La Norvège affiche un des taux d’incarcération les plus faibles d’Europe. Alors que la moyenne européenne s’établit à 124 prisonniers pour 100.000 habitants de 2004 à 2006, le pays des fjords affiche un score de 66 prisonniers pour 100.000 habitants sur la même période, se classant ainsi au troisième rang derrière l’Islande et la Slovénie1.

Bénéficiant également d’un faible taux de criminalité (une comparaison difficile à chiffrer tant les méthodes de recoupement des crimes et délits divergent selon les pays, d’après Interpol), la Norvège s’autorise régulièrement à expérimenter de nouvelles méthodes de détention, comme à Bastoey, où l’accent est mis sur l’éducation plutôt que la répression.

En pratique

Dès 1997, les administrateurs du centre pénitentiaire de Bastoey (créé en 1984 sur les fondations d’un ancien orphelinat) décident de faire de leur prison à ciel ouvert un modèle de réinsertion par la nature et le travail. Dix ans plus tard, la « première prison écologiste et humaniste au monde » est officiellement reconnue comme telle par le gouvernement norvégien.
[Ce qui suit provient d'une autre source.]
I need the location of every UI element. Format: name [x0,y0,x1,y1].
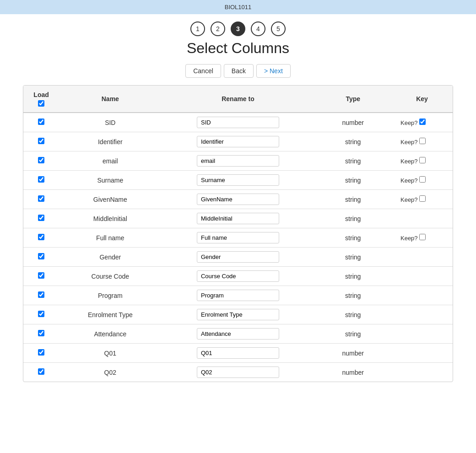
rename-input-2[interactable] [197,155,279,167]
row-key-cell-8 [391,267,453,286]
row-type-cell-6: string [314,228,391,248]
header-rename: Rename to [161,86,314,113]
rename-input-0[interactable] [197,117,279,128]
row-name-cell-13: Q02 [59,363,161,382]
keep-checkbox-2[interactable] [419,157,426,163]
row-name-cell-5: MiddleInitial [59,209,161,228]
rename-input-4[interactable] [197,194,279,205]
row-key-cell-12 [391,344,453,363]
table-body: SIDnumberKeep? IdentifierstringKeep? ema… [23,113,453,382]
row-load-cell-9 [23,286,59,305]
row-type-cell-7: string [314,248,391,267]
table-row: Q01number [23,344,453,363]
row-load-cell-7 [23,248,59,267]
table-row: SIDnumberKeep? [23,113,453,132]
row-key-cell-13 [391,363,453,382]
keep-label-4: Keep? [400,196,419,203]
load-checkbox-9[interactable] [38,291,44,298]
rename-input-5[interactable] [197,213,279,224]
row-type-cell-13: number [314,363,391,382]
rename-input-13[interactable] [197,367,279,378]
row-load-cell-11 [23,324,59,344]
rename-input-3[interactable] [197,174,279,186]
load-checkbox-8[interactable] [38,272,44,279]
header-type: Type [314,86,391,113]
keep-label-3: Keep? [400,177,419,184]
load-checkbox-11[interactable] [38,330,44,336]
load-checkbox-12[interactable] [38,349,44,356]
load-checkbox-5[interactable] [38,215,44,221]
load-checkbox-0[interactable] [38,119,44,125]
keep-label-0: Keep? [400,119,419,126]
row-key-cell-3: Keep? [391,171,453,190]
row-key-cell-0: Keep? [391,113,453,132]
row-type-cell-11: string [314,324,391,344]
keep-label-2: Keep? [400,158,419,165]
table-row: emailstringKeep? [23,151,453,171]
app-title-bar: BIOL1011 [0,0,476,14]
row-rename-cell-10 [161,305,314,324]
row-load-cell-4 [23,190,59,209]
rename-input-7[interactable] [197,251,279,263]
row-type-cell-1: string [314,132,391,151]
row-load-cell-13 [23,363,59,382]
header-key: Key [391,86,453,113]
load-checkbox-2[interactable] [38,157,44,163]
row-name-cell-9: Program [59,286,161,305]
cancel-button[interactable]: Cancel [185,64,221,78]
row-rename-cell-12 [161,344,314,363]
row-key-cell-5 [391,209,453,228]
rename-input-11[interactable] [197,328,279,340]
load-all-checkbox[interactable] [38,100,44,107]
row-type-cell-0: number [314,113,391,132]
load-checkbox-1[interactable] [38,138,44,144]
next-button[interactable]: > Next [256,64,291,78]
keep-label-1: Keep? [400,139,419,146]
rename-input-12[interactable] [197,347,279,359]
keep-checkbox-6[interactable] [419,234,426,240]
row-load-cell-1 [23,132,59,151]
row-name-cell-1: Identifier [59,132,161,151]
row-name-cell-4: GivenName [59,190,161,209]
load-checkbox-3[interactable] [38,176,44,183]
load-checkbox-7[interactable] [38,253,44,259]
row-key-cell-6: Keep? [391,228,453,248]
rename-input-9[interactable] [197,290,279,301]
rename-input-6[interactable] [197,232,279,243]
row-load-cell-3 [23,171,59,190]
back-button[interactable]: Back [224,64,254,78]
row-load-cell-6 [23,228,59,248]
rename-input-10[interactable] [197,309,279,320]
load-checkbox-4[interactable] [38,195,44,202]
keep-checkbox-3[interactable] [419,176,426,183]
load-checkbox-10[interactable] [38,311,44,317]
keep-checkbox-4[interactable] [419,195,426,202]
keep-checkbox-0[interactable] [419,119,426,125]
row-key-cell-9 [391,286,453,305]
row-key-cell-10 [391,305,453,324]
row-load-cell-8 [23,267,59,286]
row-rename-cell-11 [161,324,314,344]
rename-input-1[interactable] [197,136,279,147]
row-load-cell-12 [23,344,59,363]
row-name-cell-11: Attendance [59,324,161,344]
wizard-steps: 12345 [0,22,476,36]
row-name-cell-0: SID [59,113,161,132]
wizard-step-5: 5 [271,22,286,36]
toolbar: Cancel Back > Next [0,64,476,78]
table-header-row: Load Name Rename to Type Key [23,86,453,113]
table-row: IdentifierstringKeep? [23,132,453,151]
row-name-cell-6: Full name [59,228,161,248]
load-checkbox-6[interactable] [38,234,44,240]
row-rename-cell-7 [161,248,314,267]
row-type-cell-3: string [314,171,391,190]
row-type-cell-4: string [314,190,391,209]
load-checkbox-13[interactable] [38,368,44,375]
columns-table: Load Name Rename to Type Key SIDnumberKe… [23,86,453,382]
rename-input-8[interactable] [197,270,279,282]
header-load: Load [23,86,59,113]
wizard-step-2: 2 [211,22,225,36]
table-row: MiddleInitialstring [23,209,453,228]
keep-checkbox-1[interactable] [419,138,426,144]
table-row: Full namestringKeep? [23,228,453,248]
Petits truands ou criminels en fin de peine, ils sont 115 détenus à vivre en pleine nature, dans des bungalows en bois sans barbelés ni barreaux. La plupart proviennent de centres de détention fermés et ont été transférés à Bastoey afin de préparer leur remise en liberté. La prison propose un parcours de réinsertion s’échelonnant de quatre mois à cinq ans selon les détenus. Six jours par semaine, de 8 heures à 15 heures, tous les pensionnaires travaillent pour subvenir aux besoins de la prison.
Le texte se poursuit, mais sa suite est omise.